Ms Blackmon, who is a Black woman, had completed the low cost American airline’s flight attendant training course, during which she was asked to demonstrate that she could strap herself into a jump seat. These seats are used onboard a plane for flight attendants to sit on during take-off and landing, and they feature a four-point safety harness.
While Ms Blackmon was able to show that she could fit the jump seat at this training stage, during a flight on September 2021 she said she couldn’t click the safety harness shut.
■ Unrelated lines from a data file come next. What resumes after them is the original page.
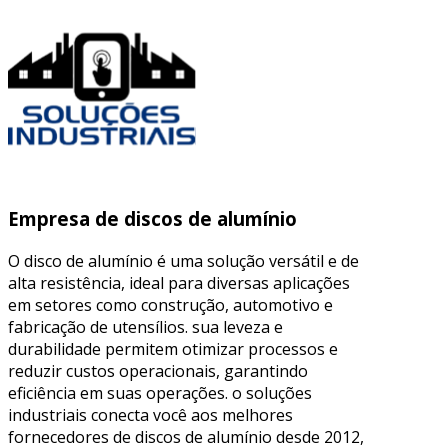
Empresa de discos de alumínio
O disco de alumínio é uma solução versátil e de
alta resistência, ideal para diversas aplicações
em setores como construção, automotivo e
fabricação de utensílios. sua leveza e
durabilidade permitem otimizar processos e
reduzir custos operacionais, garantindo
eficiência em suas operações. o soluções
industriais conecta você aos melhores
fornecedores de discos de alumínio desde 2012,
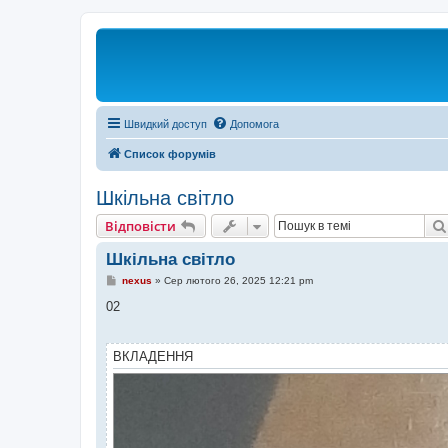
Швидкий доступ
Допомога
Список форумів
Шкільна світло
Відповісти
Шкільна світло
П
nexus
»
Сер лютого 26, 2025 12:21 pm
о
в
02
і
д
о
м
ВКЛАДЕННЯ
л
е
н
н
я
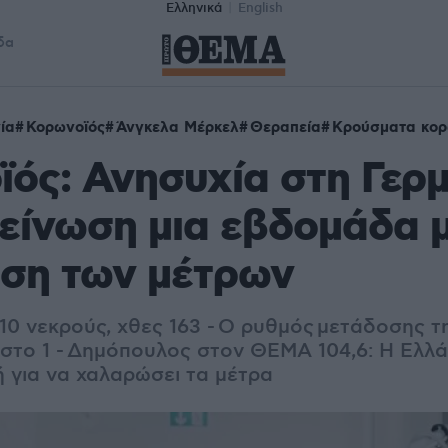
Ελληνικά
English
δα
ία
Κορωνοϊός
Άνγκελα Μέρκελ
Θεραπεία
Κρούσματα κορ
ός: Ανησυχία στη Γερ
δείνωση μια εβδομάδα 
ση των μέτρων
10 νεκρούς, χθες 163 -
Ο ρυθμός μετάδοσης τ
στο 1 - Δημόπουλος στον ΘΕΜΑ 104,6: Η Ελλά
ή για να χαλαρώσει τα μέτρα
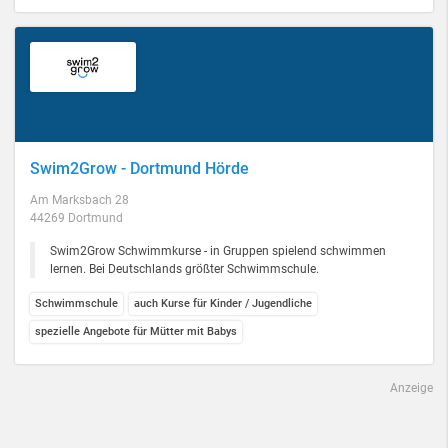
Swim2Grow - Dortmund Hörde
Am Marksbach 28
44269 Dortmund
Swim2Grow Schwimmkurse - in Gruppen spielend schwimmen
lernen. Bei Deutschlands größter Schwimmschule.
Schwimmschule
auch Kurse für Kinder / Jugendliche
spezielle Angebote für Mütter mit Babys
Anzeige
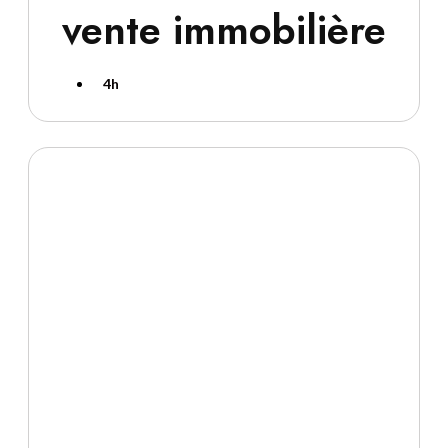
vente immobilière
4h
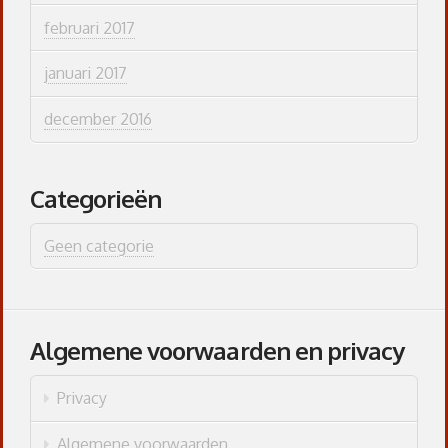
februari 2017
januari 2017
december 2016
Categorieën
Geen categorie
Algemene voorwaarden en privacy
Privacy
Algemene voorwaarden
Because flight attendants are not allowed to use seatbelt extenders on jump seats, Ms Blackmon had to disembark the plane and did not work on that particular journey.
As reported byPaddle Your Own Kanoo, Ms Blackmon “was then placed on administrative leave and following a short investigation, the airline demanded that she be able to prove she could fit in a flight attendant jump seat.”
A month later Ms Blackmon was allegedly asked to secure herself in a jump seat which was “too small for her.”
While Ms Blackmon does not challenge Spirit’s right to sack her over her size, she claims the move was discriminatory as a white colleague in the same situation was given more time to fit into her jump seat.
Accusing Spirit of giving her less time to fit the jump seat due to her race, Ms Blackmon has called this move “wilful and malicious”, as well as showing “reckless disregard” for her civil rights.
She claims her dismissal was in violation of the federal Civil Rights Act and the Florida Civil Rights Act.
The Independent has contacted Spirit Airlines for comment.